Available data:
--- START ---

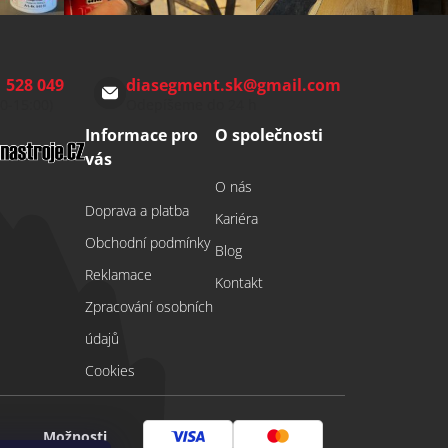
 528 049
diasegment.sk
@
gmail.com
00-15:00)
Odepíšeme do 24 h
Informace pro
O společnosti
vás
O nás
Doprava a platba
Kariéra
Obchodní podmínky
Blog
Reklamace
Kontakt
Zpracování osobních
údajů
Cookies
Možnosti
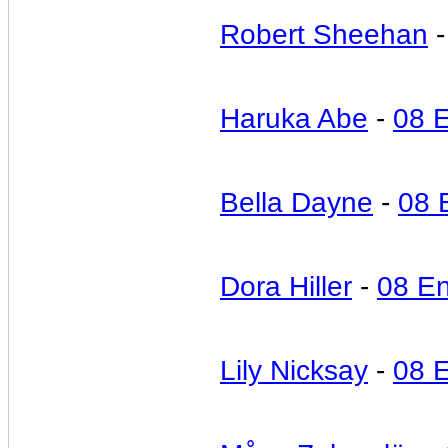
Robert Sheehan
Haruka Abe
-
08 
Bella Dayne
-
08 
Dora Hiller
-
08 E
Lily Nicksay
-
08 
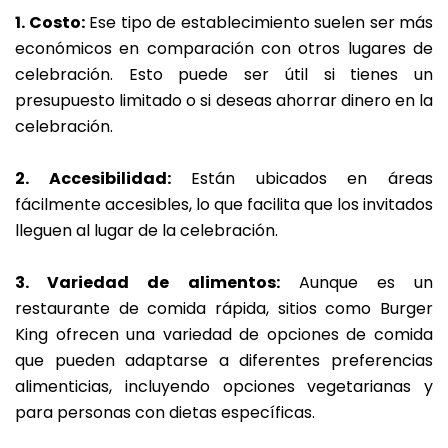
1. Costo:
Ese tipo de establecimiento suelen ser más
económicos en comparación con otros lugares de
celebración. Esto puede ser útil si tienes un
presupuesto limitado o si deseas ahorrar dinero en la
celebración.
2. Accesibilidad:
Están ubicados en áreas
fácilmente accesibles, lo que facilita que los invitados
lleguen al lugar de la celebración.
3. Variedad de alimentos:
Aunque es un
restaurante de comida rápida, sitios como Burger
King ofrecen una variedad de opciones de comida
que pueden adaptarse a diferentes preferencias
alimenticias, incluyendo opciones vegetarianas y
para personas con dietas específicas.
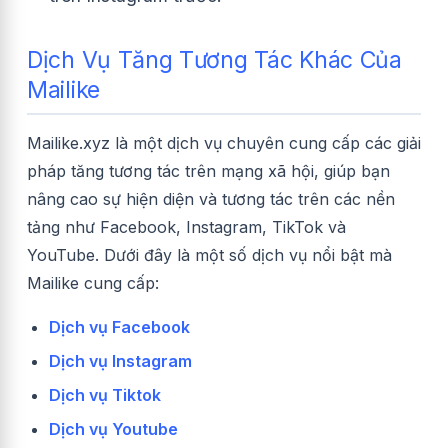
Dịch Vụ Tăng Tương Tác Khác Của
Mailike
Mailike.xyz là một dịch vụ chuyên cung cấp các giải
pháp tăng tương tác trên mạng xã hội, giúp bạn
nâng cao sự hiện diện và tương tác trên các nền
tảng như Facebook, Instagram, TikTok và
YouTube. Dưới đây là một số dịch vụ nổi bật mà
Mailike cung cấp:
Dịch vụ Facebook
Dịch vụ Instagram
Dịch vụ Tiktok
Dịch vụ Youtube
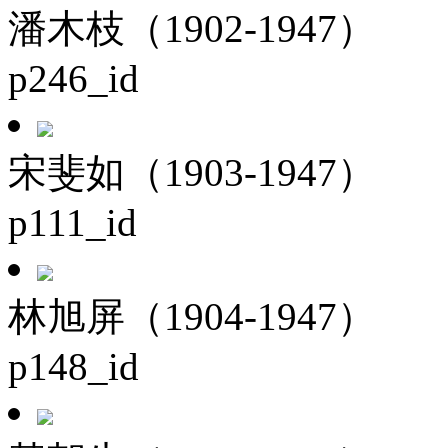
潘木枝（1902-1947）
p246_id
宋斐如（1903-1947）
p111_id
林旭屏（1904-1947）
p148_id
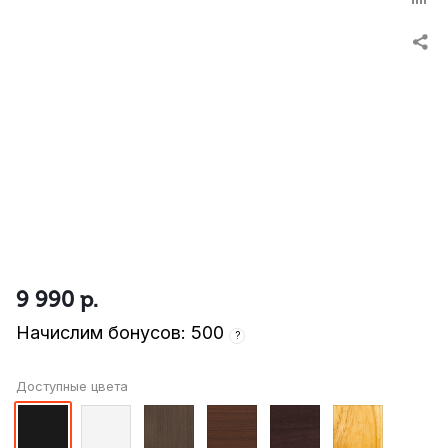
9 990
р.
Начислим бонусов: 500
?
Доступные цвета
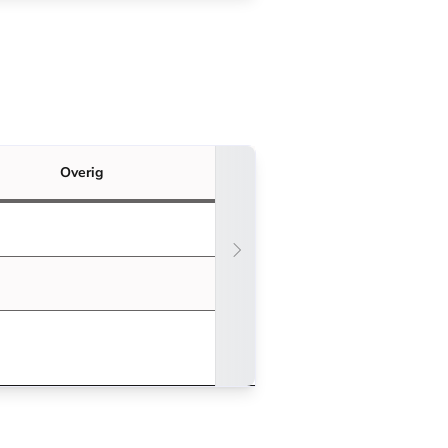
Overig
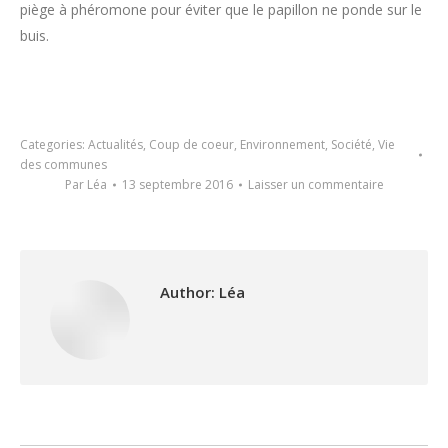
piège à phéromone pour éviter que le papillon ne ponde sur le
buis.
Categories:
Actualités
,
Coup de coeur
,
Environnement
,
Société
,
Vie
des communes
Par
Léa
13 septembre 2016
Laisser un commentaire
Author:
Léa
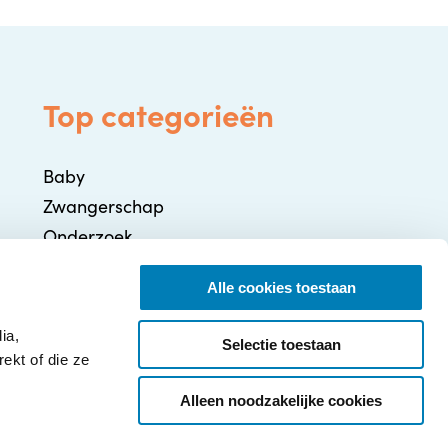
Top categorieën
Baby
Zwangerschap
Onderzoek
Gezondheid / Ziekte
Alle cookies toestaan
Ontwikkeling
Ouderschap
ia,
Selectie toestaan
ekt of die ze
Alleen noodzakelijke cookies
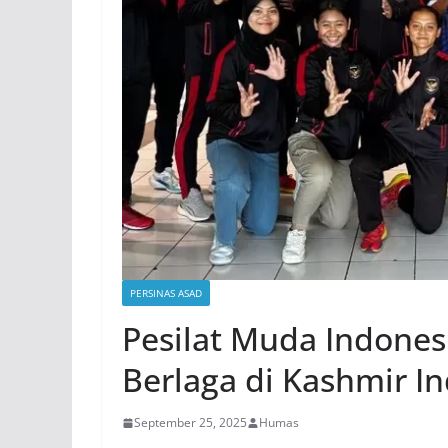
PERSINAS ASAD
Pesilat Muda Indones
Berlaga di Kashmir In
September 25, 2025
Humas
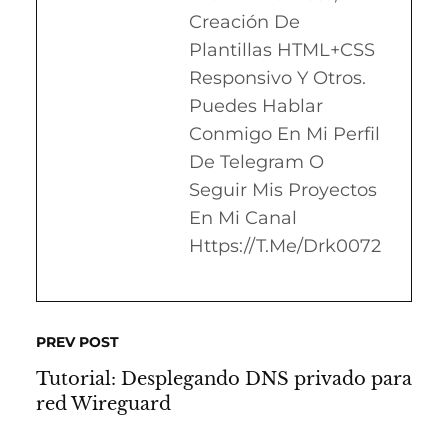
Creación De
Plantillas HTML+CSS
Responsivo Y Otros.
Puedes Hablar
Conmigo En Mi Perfil
De Telegram O
Seguir Mis Proyectos
En Mi Canal
Https://t.me/drk0072
PREV POST
Tutorial: Desplegando DNS privado para
red Wireguard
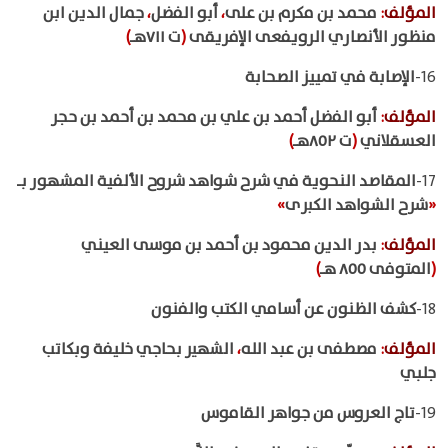
المؤلف
:
محمد بن مكرم بن على
،
أبو الفضل
،
جمال الدين ابن
منظور الأنصاري الرويفعى الإفريقى
(
ت ٧١١هـ
)
16-
الإصابة في تمييز الصحابة
المؤلف
:
أبو الفضل أحمد بن علي بن محمد بن أحمد بن حجر
العسقلاني
(
ت ٨٥٢هـ
)
17-
المقاصد النحوية في شرح شواهد شروح الألفية المشهور بـ
«
شرح الشواهد الكبرى
»
المؤلف
:
بدر الدين محمود بن أحمد بن موسى العيني
(
المتوفى ٨٥٥ هـ
)
18-
كشف الظنون عن أسامي الكتب والفنون
المؤلف
:
مصطفى بن عبد الله
،
الشهير بحاجي خليفة وبكاتب
جلبي
19-
تاج العروس من جواهر القاموس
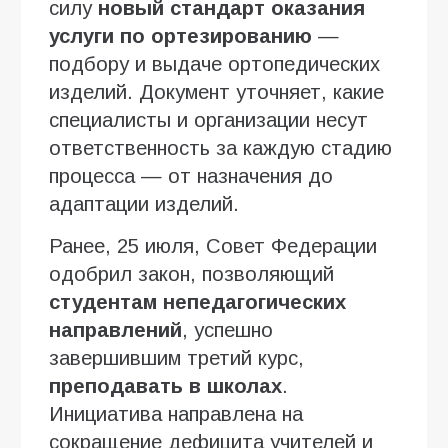
силу
новый стандарт оказания
услуги по ортезированию
—
подбору и выдаче ортопедических
изделий. Документ уточняет, какие
специалисты и организации несут
ответственность за каждую стадию
процесса — от назначения до
адаптации изделий.
Ранее, 25 июля, Совет Федерации
одобрил закон, позволяющий
студентам непедагогических
направлений
, успешно
завершившим третий курс,
преподавать в школах
.
Инициатива направлена на
сокращение дефицита учителей и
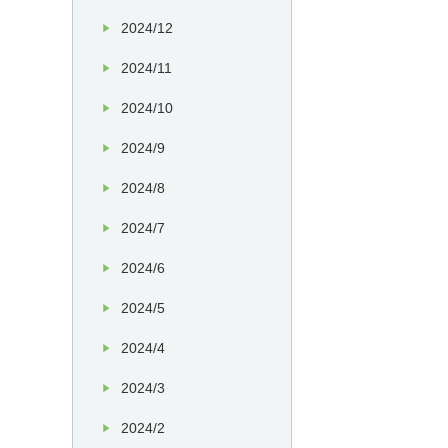
2024/12
2024/11
2024/10
2024/9
2024/8
2024/7
2024/6
2024/5
2024/4
2024/3
2024/2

--- END ---

Task details:
A single number is expected: the count of lines in the preceding entries that contain "أحمد".

Solution to this task:
2